Missed Prayers. At study bell I attended a lecture of Mr. Channings. His subject today he divided into three heads, Demonstrative, deliberative and judicial oratory. He treated today of the first of these, he considered it as the least important of the three as it was used only on occasions of meetings for the purpose of hearing, and not on occasions involving the interest of any portion of individuals. Funeral orations, panegyrics, Orations on annual festivals such as the fourth of July and others. This style of speaking was suited therefore only for holiday occasions. He closed this lecture and this part of his subject with a few observations concerning the requisites for this, of which he mentioned the accurate delineation of character as the most important, that it was not sufficient to speak merely of his qualities as general, such as that he was brave or generous, for this he has in common with thousands, and although some people might prefer a bombastic sounding expression of some common qualities, it exhibited bad taste and showed that they only who had no discernment would do this. Other men would give value to the exact description of some remarkable peculiarity, some feeling for which he was remarkable
only to these immediately.1
On a judicious selection of these he said depended the principal [...,]
the force of an Oration of the demonstrative kind. This was a pretty good lecture.
I did absolutely nothing this Morning from a sort of listlessness always following a blow, although I had no headache or sick feeling much to my satisfaction and our good companions lost their expected satisfaction. I regret that I saw this for really I do not wish to think ill of more fellows than I can help. These I have a good opinion of at present and wish to continue. Had Otis possessed one quality more I could have liked him. Had Richardson been in good society he would have made a better companion.
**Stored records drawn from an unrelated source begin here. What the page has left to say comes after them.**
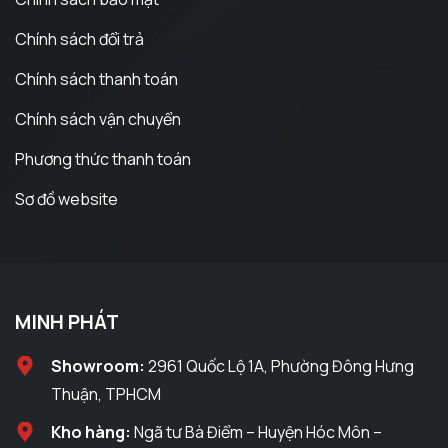
Chính sách đổi trả
Chính sách thanh toán
Chính sách vận chuyển
Phương thức thanh toán
Sơ đồ website
MINH PHÁT
Showroom:
2961 Quốc Lộ 1A, Phường Đông Hưng
Thuận, TPHCM
Kho hàng:
Ngã tư Bà Điểm – Huyện Hóc Môn –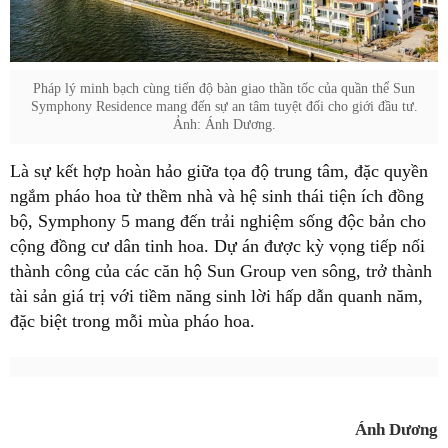
Pháp lý minh bạch cùng tiến độ bàn giao thần tốc của quần thể Sun
Symphony Residence mang đến sự an tâm tuyệt đối cho giới đầu tư.
Ảnh: Ánh Dương.
Là sự kết hợp hoàn hảo giữa tọa độ trung tâm, đặc quyền
ngắm pháo hoa từ thềm nhà và hệ sinh thái tiện ích đồng
bộ, Symphony 5 mang đến trải nghiệm sống độc bản cho
cộng đồng cư dân tinh hoa. Dự án được kỳ vọng tiếp nối
thành công của các căn hộ Sun Group ven sông, trở thành
tài sản giá trị với tiềm năng sinh lời hấp dẫn quanh năm,
đặc biệt trong mỗi mùa pháo hoa.
Ánh Dương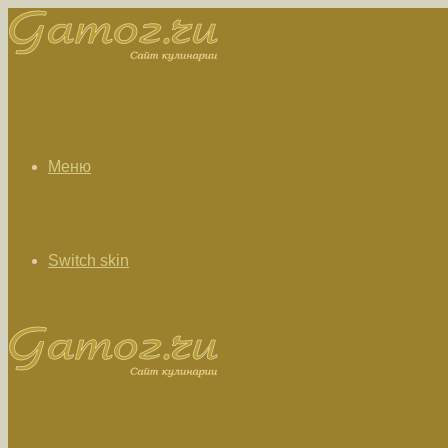
Меню
Switch skin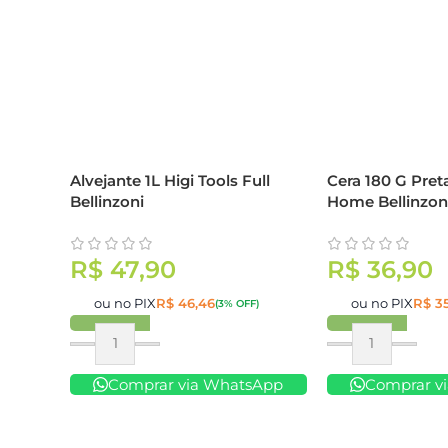
Alvejante 1L Higi Tools Full
Cera 180 G Pret
Bellinzoni
Home Bellinzon
R$
47,90
R$
36,90
ou no PIX
R$
46,46
ou no PIX
R$
35
(3% OFF)
Comprar
Comprar
Comprar via WhatsApp
Comprar v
Wheatland knew no politeness. Thus it is, I am necessarily debarred by a consciousness of their faults from the intimacy of many whom I have wished to respect. I attended Dr. Popkin at eleven o’clock and recited without having looked at the lesson. This Greek Testament is boy’s play. After it I read the two books of Cowper’s Task which finish it. I did not neglect reading it yesterday but it was done in the examination room and so lazily that I thought it proper to go over it again. I have no remarks further to make on this subject.
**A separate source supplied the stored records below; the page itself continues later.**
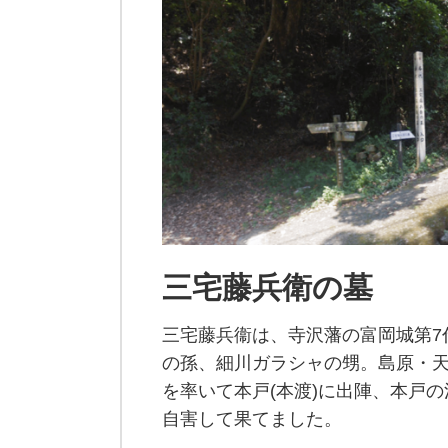
三宅藤兵衛の墓
三宅藤兵衞は、寺沢藩の富岡城第7
の孫、細川ガラシャの甥。島原・
を率いて本戸(本渡)に出陣、本戸
自害して果てました。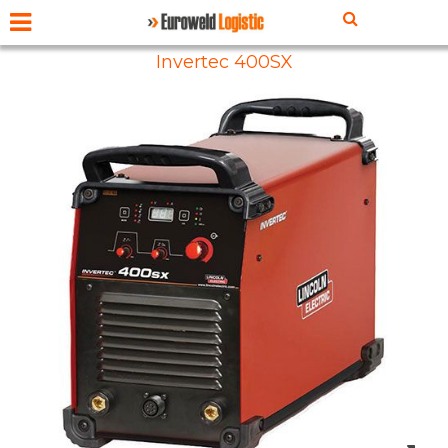
Invertec 400SX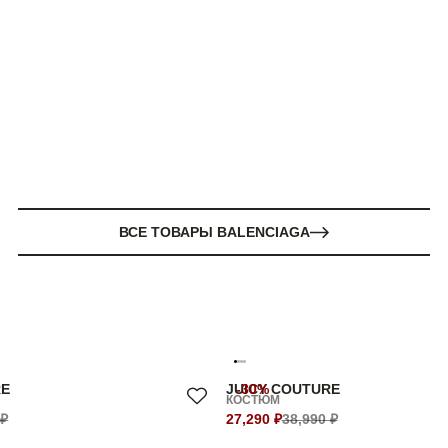
ВСЕ ТОВАРЫ BALENCIAGA
RE
JUICY COUTURE
-30%
КОСТЮМ
 ₽
27,290 ₽
38,990 ₽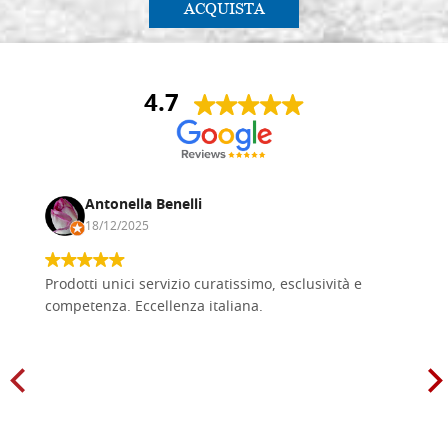
ACQUISTA
4.7
Antonella Benelli
18/12/2025
Prodotti unici servizio curatissimo, esclusività e
competenza. Eccellenza italiana.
After dinner I read a very little in Mitford’s Greece which I shall not notice at present. At two o’clock, I attended a lecture from Mr. Nuttall the Curator of the gardens on Botany,3
a course which I wish to attend as by this I shall ensure regularity and order, to my study of it. To accommodate the Senior members he began his course with the more important parts of his flower, in this way making it quite puzzling to those who have not been over the terms. I have studied them and found but little difficulty in understanding him. He treated today of the calyx or flower cup, its different forms and illustrated them by different flowers. He appears to be an agreable man, and quite easy in his manner. He certainly appears desirous of giving some instruction in this branch, and as it is a pleasing one, I am delighted at having this opportunity of cultivating it. This first lecture was sufficiently simple.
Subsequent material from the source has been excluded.